--- START ---
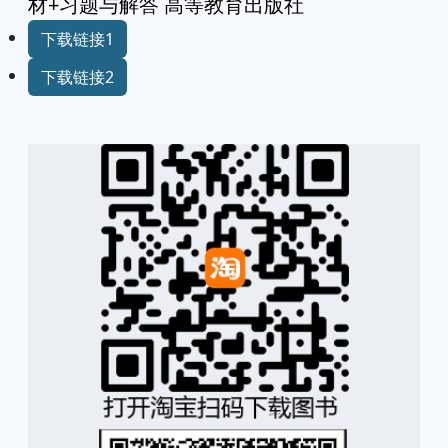
材+习题与解答 高等教育出版社
下载链接1
下载链接2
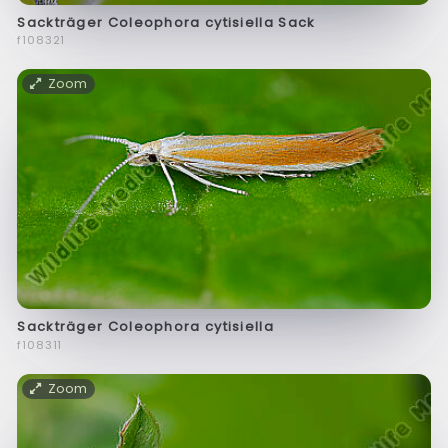
Sackträger Coleophora cytisiella Sack
f108321
Zoom
Sackträger Coleophora cytisiella
f108311
Zoom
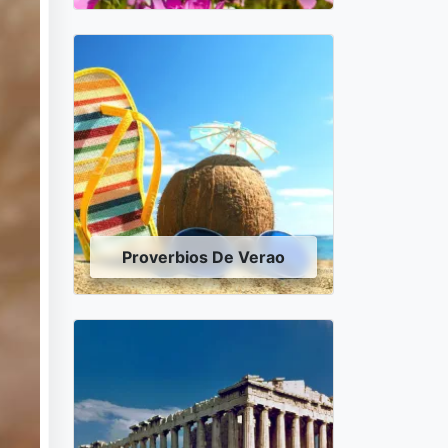
Proverbios De Verao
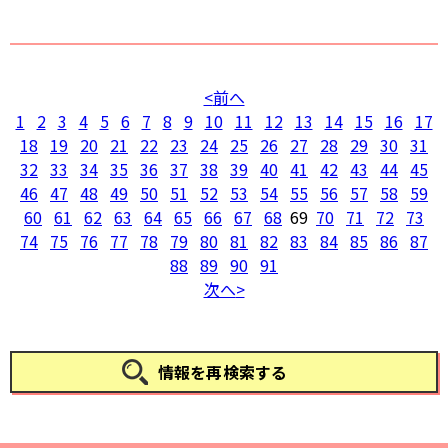
前へ
1
2
3
4
5
6
7
8
9
10
11
12
13
14
15
16
17
18
19
20
21
22
23
24
25
26
27
28
29
30
31
32
33
34
35
36
37
38
39
40
41
42
43
44
45
46
47
48
49
50
51
52
53
54
55
56
57
58
59
60
61
62
63
64
65
66
67
68
69
70
71
72
73
74
75
76
77
78
79
80
81
82
83
84
85
86
87
88
89
90
91
次へ
情報を再検索する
--- END ---
:: ACTIVITY ::
Could you show every line of the listing that holds the string "cytisiella"?

:: ANSWER SECTION ::
Sackträger Coleophora cytisiella Sack
Sackträger Coleophora cytisiella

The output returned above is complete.